:: WORK TO COMPLETE ::
Line by line, please look for the word "affect" in the following records, then copy each line you find it in.

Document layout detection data
========================

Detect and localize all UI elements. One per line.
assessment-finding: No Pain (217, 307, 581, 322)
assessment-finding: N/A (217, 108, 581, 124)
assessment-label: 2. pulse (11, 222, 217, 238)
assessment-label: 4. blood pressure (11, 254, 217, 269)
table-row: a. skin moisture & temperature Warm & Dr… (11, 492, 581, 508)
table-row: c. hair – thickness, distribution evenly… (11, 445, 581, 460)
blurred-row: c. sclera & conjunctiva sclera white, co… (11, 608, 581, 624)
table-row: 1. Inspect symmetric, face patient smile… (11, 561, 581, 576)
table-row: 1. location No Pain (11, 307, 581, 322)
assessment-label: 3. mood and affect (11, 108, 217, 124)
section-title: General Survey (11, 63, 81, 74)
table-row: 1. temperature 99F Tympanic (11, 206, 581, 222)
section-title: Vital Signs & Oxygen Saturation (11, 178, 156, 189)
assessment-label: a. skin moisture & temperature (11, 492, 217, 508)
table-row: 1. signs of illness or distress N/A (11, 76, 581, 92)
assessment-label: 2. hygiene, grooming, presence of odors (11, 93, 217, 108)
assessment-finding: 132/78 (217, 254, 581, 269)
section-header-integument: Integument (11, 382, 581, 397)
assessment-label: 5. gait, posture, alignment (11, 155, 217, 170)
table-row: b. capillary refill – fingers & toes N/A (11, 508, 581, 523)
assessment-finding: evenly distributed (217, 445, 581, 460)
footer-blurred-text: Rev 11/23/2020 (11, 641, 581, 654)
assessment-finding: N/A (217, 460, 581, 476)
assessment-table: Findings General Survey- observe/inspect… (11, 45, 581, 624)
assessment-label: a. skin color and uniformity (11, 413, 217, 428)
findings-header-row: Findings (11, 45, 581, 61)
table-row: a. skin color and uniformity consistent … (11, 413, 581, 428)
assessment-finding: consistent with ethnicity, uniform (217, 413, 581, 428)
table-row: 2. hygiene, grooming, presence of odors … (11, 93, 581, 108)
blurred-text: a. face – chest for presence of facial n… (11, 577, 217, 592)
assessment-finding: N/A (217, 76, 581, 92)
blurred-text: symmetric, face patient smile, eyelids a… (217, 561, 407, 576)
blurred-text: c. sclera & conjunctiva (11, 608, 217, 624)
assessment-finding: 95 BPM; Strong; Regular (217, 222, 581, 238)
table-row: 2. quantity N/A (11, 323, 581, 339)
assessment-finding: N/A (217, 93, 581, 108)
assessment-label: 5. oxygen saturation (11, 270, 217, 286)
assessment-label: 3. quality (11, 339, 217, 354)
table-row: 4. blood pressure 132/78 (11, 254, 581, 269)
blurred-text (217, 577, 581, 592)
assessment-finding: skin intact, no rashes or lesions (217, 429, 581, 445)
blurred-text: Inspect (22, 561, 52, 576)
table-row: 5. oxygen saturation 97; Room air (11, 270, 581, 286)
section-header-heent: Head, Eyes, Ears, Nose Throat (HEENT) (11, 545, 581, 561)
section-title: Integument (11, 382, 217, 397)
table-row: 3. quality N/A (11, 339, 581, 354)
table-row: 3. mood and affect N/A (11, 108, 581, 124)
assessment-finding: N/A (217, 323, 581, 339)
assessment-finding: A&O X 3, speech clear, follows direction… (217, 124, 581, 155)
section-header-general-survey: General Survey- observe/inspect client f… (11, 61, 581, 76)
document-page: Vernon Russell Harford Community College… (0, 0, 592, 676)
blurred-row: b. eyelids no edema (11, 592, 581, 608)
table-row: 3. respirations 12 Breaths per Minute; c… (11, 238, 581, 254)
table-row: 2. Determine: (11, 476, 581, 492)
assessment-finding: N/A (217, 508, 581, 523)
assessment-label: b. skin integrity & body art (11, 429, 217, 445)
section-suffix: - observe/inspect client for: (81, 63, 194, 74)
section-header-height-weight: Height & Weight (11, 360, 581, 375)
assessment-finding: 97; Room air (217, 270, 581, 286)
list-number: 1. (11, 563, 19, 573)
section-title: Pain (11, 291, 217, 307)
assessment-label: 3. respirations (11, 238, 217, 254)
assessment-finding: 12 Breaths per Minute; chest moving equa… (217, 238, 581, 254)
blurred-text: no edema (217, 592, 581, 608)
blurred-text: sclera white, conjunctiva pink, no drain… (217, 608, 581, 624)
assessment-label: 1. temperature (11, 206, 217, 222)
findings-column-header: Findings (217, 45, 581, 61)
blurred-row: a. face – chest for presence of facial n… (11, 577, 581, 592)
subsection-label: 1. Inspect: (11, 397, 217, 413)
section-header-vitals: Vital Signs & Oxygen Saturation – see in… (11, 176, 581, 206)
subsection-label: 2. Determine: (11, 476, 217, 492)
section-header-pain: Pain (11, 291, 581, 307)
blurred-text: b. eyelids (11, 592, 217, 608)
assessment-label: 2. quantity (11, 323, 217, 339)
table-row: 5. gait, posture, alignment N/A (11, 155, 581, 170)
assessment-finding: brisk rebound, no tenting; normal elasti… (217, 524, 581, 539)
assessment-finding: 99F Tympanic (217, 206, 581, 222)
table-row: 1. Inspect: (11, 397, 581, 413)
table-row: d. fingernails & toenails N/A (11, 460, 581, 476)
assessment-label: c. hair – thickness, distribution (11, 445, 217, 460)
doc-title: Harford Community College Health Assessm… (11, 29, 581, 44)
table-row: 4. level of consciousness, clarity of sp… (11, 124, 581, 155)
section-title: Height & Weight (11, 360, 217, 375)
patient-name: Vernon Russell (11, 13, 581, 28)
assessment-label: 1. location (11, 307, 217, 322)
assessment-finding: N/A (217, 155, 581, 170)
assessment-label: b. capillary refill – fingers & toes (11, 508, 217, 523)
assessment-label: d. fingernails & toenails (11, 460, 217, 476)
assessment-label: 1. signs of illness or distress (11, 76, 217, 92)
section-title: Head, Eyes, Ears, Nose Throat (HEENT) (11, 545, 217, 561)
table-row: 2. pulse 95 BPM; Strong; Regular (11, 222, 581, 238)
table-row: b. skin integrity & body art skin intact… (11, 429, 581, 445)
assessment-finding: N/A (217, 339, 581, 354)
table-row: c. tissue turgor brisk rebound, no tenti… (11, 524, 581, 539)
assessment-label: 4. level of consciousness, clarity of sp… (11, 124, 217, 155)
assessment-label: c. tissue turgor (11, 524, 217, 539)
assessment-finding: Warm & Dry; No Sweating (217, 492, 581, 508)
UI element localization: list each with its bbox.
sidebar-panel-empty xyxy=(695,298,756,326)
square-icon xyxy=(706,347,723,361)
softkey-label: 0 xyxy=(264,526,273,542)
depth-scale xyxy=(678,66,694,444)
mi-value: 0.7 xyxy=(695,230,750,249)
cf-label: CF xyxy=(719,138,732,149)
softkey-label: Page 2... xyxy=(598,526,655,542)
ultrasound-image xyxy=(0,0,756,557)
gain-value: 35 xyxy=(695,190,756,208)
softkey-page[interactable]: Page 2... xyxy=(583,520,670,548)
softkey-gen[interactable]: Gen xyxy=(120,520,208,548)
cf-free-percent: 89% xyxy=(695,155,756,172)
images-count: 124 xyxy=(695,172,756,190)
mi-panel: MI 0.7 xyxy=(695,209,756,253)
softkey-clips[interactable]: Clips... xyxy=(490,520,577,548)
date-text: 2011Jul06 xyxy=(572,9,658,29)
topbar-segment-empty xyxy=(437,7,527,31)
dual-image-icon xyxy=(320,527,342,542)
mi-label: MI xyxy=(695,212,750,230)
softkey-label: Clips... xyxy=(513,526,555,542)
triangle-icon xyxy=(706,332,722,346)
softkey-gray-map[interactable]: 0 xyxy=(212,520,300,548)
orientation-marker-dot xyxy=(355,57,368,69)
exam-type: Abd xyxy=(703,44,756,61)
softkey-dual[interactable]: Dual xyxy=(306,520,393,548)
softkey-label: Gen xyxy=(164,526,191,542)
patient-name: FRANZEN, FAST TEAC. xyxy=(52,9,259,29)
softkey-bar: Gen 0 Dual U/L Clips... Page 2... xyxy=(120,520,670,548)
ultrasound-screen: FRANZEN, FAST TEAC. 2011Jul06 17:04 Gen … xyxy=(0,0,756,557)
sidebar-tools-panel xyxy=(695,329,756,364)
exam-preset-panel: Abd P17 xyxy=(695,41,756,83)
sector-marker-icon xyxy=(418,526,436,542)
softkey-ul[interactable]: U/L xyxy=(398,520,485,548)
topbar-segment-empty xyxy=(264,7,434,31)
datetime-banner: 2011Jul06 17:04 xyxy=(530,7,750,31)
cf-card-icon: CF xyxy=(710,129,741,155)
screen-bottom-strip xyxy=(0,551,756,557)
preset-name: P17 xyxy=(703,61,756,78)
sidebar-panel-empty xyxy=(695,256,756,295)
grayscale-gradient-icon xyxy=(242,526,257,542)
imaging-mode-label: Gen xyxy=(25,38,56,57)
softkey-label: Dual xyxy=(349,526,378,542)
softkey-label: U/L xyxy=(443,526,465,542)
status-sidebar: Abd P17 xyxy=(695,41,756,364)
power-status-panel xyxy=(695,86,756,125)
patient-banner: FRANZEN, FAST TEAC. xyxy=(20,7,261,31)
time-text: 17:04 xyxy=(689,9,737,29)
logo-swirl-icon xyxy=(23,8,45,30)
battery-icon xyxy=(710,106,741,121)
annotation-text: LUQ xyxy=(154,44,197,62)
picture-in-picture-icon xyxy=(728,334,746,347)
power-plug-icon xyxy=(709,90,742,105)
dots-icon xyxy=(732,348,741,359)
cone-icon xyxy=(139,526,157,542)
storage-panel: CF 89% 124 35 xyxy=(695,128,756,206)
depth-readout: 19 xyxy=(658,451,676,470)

========================

:: THE ANSWER ::
assessment-label: 3. mood and affect (11, 108, 217, 124)
table-row: 3. mood and affect N/A (11, 108, 581, 124)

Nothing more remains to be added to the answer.